The case under consideration involves a long running history between Complainant and Respondent and comprises significant factual disputes between both parties. The
Complainant, a non-profit organisation that organises the Buffalo Marathon, brought a case under the UDRP for the disputed domain name <buffalomarathon.com>.
The complainant holds a word mark for BUFFALO MARATHON with the US Patent and Trademark Office, registered on 16 February 2016. This registration indicates a first use of the mark in May 2001.
However, 16 years prior to that, on 28 February 2000, the disputed domain name was registered by respondent, who was previously a “vendor” for the Buffalo Marathon.
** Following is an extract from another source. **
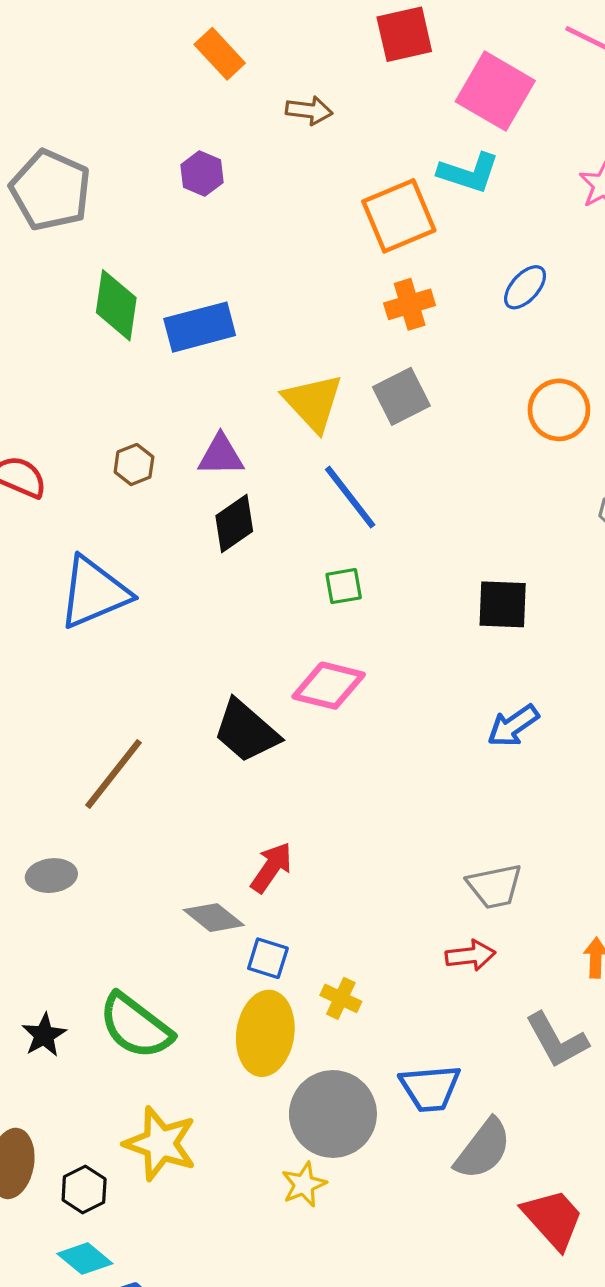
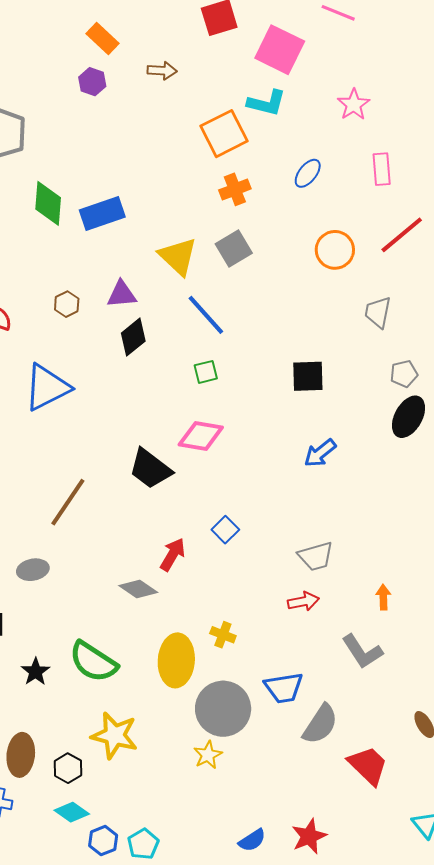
purple hexagon: (202, 174) -> (92, 82), moved
blue square: (268, 958) -> (225, 530), moved, turned 32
The case’s record contains a lengthy account of factual disputes between the Complainant and Respondent involving the relationship and interactions between the two parties on issues like how the Respondent Elliot came to register the domain name in his own name, and the capacity in which the Respondent was involved in managing the online affairs of the Complainant. However, as the panel noted, the record did not include any documents which revealed whether both parties understood that the Respondent would be registering the domain name, and the form the Respondent’s services for the Complainant would take.
The Complainant eventually terminated Elliott’s services and demanded he turn the domain name over to it, but he refused.
The Panel’s Findings
In the absence of a reliable factual record, it was always going to be hard for a panel to find bad faith use or registration. The panel noted the lack of “competent evidence” that the Complainant held any trademark rights in BUFFALO MARATHON before the disputed domain name was registered by the respondent, and that due to the sheer number of disputed issues of fact, it was hard to make any finding in favour of either party within the limited scope of the UDRP.
The Panel then did the only thing it could do, state that the onus was on the Complainant to prove bad faith and then to find that it had not proved its case.
Certainly there was no evidence that the Complainant had trademark rights in BUFFALO MARATHON when the domain name was registered.
Nor was there evidence that Respondent knew in February 2000 that anyone was planning to revive the annual Buffalo race and call it the “Buffalo Marathon”.
Nor was there evidence of any agreement that Elliott would use the domain name for registering runners in the Marathon (or, presumably, not use it for that purpose).
Rather, the Panel denied the Complaint, ruling that a resolution of complex factual disputes of this sort was outside the scope of the UDRP Policy. UDRP panels are not courts and are simply not equipped to conduct detailed factual inquiries. As the Panel put it:
“The Policy is designed to address clear cases of cybersquatting, and the streamlined process accompanying a dispute under the Policy is ill-equipped to address cases where there are gaps in the record and conflicting accounts which cannot be cured or reconciled through the process of discovery, cross-examination, credibility assessment, and so forth. Whether Complainant has any sort of viable legal cause of action against Respondent outside the narrow confines of the Policy is not for this Panel to consider.”
UDRP panels are therefore likely to send complainants away empty handed in cases like the present.